Image: Patented device measures temperature and other vital parameters of the ear canal (Photo courtesy of Eurac Research)
In emergency situations, such as when the victim is suspected to be hypothermic, it is essential to know their core temperatures as accurately as possible for proper triage, but this information is not always easy to obtain – current thermometers are not accurate enough, especially in raw environmental conditions, and the probes used in hospitals, for example the esophagus, usually cannot be inserted into the field. In addition, victims are often uncooperative, the spaces are uncomfortable and the equipment one can wear is very limited, such as during a rescue operation with a helicopter or the scene of a car accident. Now a patented, space-saving, non-invasive and easy-to-use instrument that measures core temperature, oxygen saturation and heart rate from the ear canal could provide a solution to this problem.

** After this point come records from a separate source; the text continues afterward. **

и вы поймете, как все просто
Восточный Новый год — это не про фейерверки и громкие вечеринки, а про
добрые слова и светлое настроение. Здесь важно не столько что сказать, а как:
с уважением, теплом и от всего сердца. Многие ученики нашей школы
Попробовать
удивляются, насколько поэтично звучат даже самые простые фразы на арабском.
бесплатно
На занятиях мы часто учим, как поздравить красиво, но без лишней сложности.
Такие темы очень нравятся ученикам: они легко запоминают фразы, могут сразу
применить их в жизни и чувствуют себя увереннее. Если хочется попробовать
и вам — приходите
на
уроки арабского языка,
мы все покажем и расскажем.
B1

Eurac Research (Bolzano, Italy) has devised MedSENS – an instrument that looks like a headset for listening to music and uses sensors placed in the external ear canal to measure various vital parameters. MedSENS consists of an earplug-sized probe containing innovative measurement sensors; the rescuer pushes it into the victim’s ear, then covers it with an outer ear cushion that insulates against heat and cold and features a small screen that displays the measured values in real time. In addition to body temperature, MedSENS also measures heart rate and oxygen saturation, providing a complete picture of essential vital parameters. The data can then be sent wirelessly to any other device connected by rescue teams.
The instrument has been tested for over a year and has undergone numerous adjustments. In the terraXcube extreme environment simulator, two rounds of experiments took place with a total of 40 people. During simulations of interventions between -10 and 20 °C, rescuers had to use the device; the ‘victims’ were monitored by both MedSENS and a traditional esophageal tube previously inserted into the ambulatory.
“Our tests had a dual purpose,” explains Alessandro Micarelli, an otolaryngologist and researcher at Eurac Research. “On the one hand to test whether the use of the instrument was easy, even with, for example, hands that were suffering from the biting cold; on the other to check whether the MedSENS readings matched those of the previously placed depth probes.”
“Thanks to the experience of some of us in mountain rescue and emergency services, we knew we wanted a non-invasive and easy-to-use instrument that combined temperature measurement with oxygen saturation measurement,” said Michela Masè, a physicist and researcher at Eurac Research. “There are already devices on the market that can be inserted into the ear, but they are too sensitive to external temperatures and therefore not reliable, so that’s where we started.”